Чувствую, как пряжка его ремня давит мне на живот, а в лёгкие проникает запах одеколона. По-прежнему очень вкусный. Тот самый — морской с едва уловимой горчинкой. Сейчас у меня от него почему-то начинает кружиться голова. Возможно из-за того, что в этом крохотном помещении слишком душно. А, может, потому что я не привыкла к такому тесному контакту с мужчиной…

— Я запер дверь, — шепчет мне на ухо, и от его дыхания кожа моментально покрывается мурашками. А ещё от того, что грубая мужская щетина щекочет мочку. — Чтобы ты не удрала, пока я тут глаза промываю. Чем ты, кстати, в меня брызнула?

— Перцовым баллончиком… — почему-то отвечаю тоже шёпотом.

Задираю вверх голову и смотрю в глаза нависшего надо мной Горского. Они всё ещё очень красные. Намертво впиваются в моё лицо и как будто удерживают. У меня от этого тяжёлого взгляда кровь к голове приливает и начинает бешено стучать в висках. Проклятая пряжка давит на живот и там я тоже чувствую своё собственное сумасшедшее сердцебиение.

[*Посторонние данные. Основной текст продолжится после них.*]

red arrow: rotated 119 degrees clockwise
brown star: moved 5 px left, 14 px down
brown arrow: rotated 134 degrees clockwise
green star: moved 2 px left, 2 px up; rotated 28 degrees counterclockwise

А в следующий момент прямо за моей спиной раздаётся характерный щелчок. Горский открывает дверь и от неожиданности я чуть не вываливаюсь наружу.

— Не собираюсь я тебя насиловать, Стрельникова, успокойся, — проходит мимо меня к своему столу и подхватывает с него ключи от машины. — Мы за ключами пришли. А теперь пойдём. Из-за тебя и так уже кучу времени просрали.

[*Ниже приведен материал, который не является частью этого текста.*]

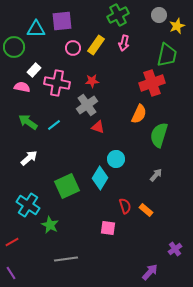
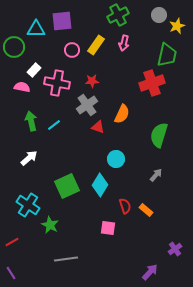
pink circle: moved 1 px left, 2 px down
orange semicircle: moved 17 px left
green arrow: moved 3 px right, 1 px up; rotated 42 degrees clockwise
cyan diamond: moved 7 px down
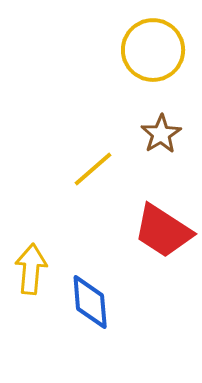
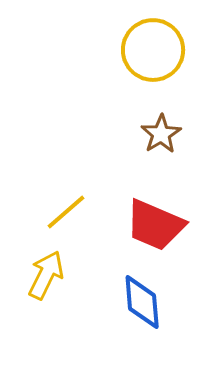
yellow line: moved 27 px left, 43 px down
red trapezoid: moved 8 px left, 6 px up; rotated 10 degrees counterclockwise
yellow arrow: moved 15 px right, 6 px down; rotated 21 degrees clockwise
blue diamond: moved 52 px right
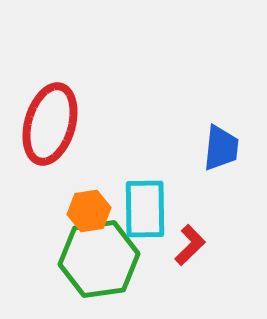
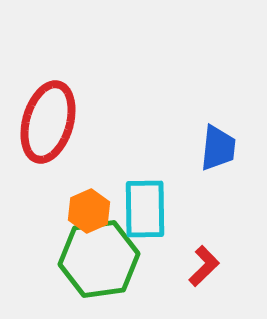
red ellipse: moved 2 px left, 2 px up
blue trapezoid: moved 3 px left
orange hexagon: rotated 15 degrees counterclockwise
red L-shape: moved 14 px right, 21 px down
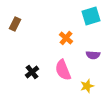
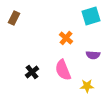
brown rectangle: moved 1 px left, 6 px up
yellow star: rotated 16 degrees clockwise
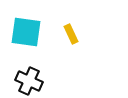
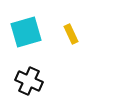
cyan square: rotated 24 degrees counterclockwise
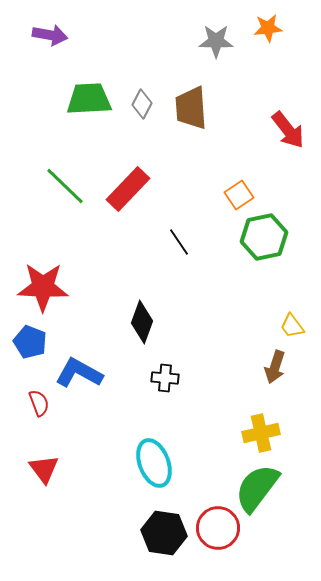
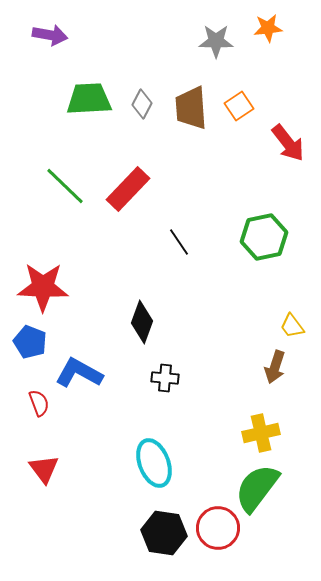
red arrow: moved 13 px down
orange square: moved 89 px up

— Куда? — опомнившись, выхожу из туалета и непонимающе смотрю на мужчину, который уже успел распахнуть дверь кабинета. Его рубашка спереди вся мокрая, после того, как он вслепую пытался отмыть глаза.

— Работать, Елизавета Алексеевна. Работать. Ты же кажется для этого сюда пришла. Или я ошибся?

— В смысле? Вы что… меня берёте?!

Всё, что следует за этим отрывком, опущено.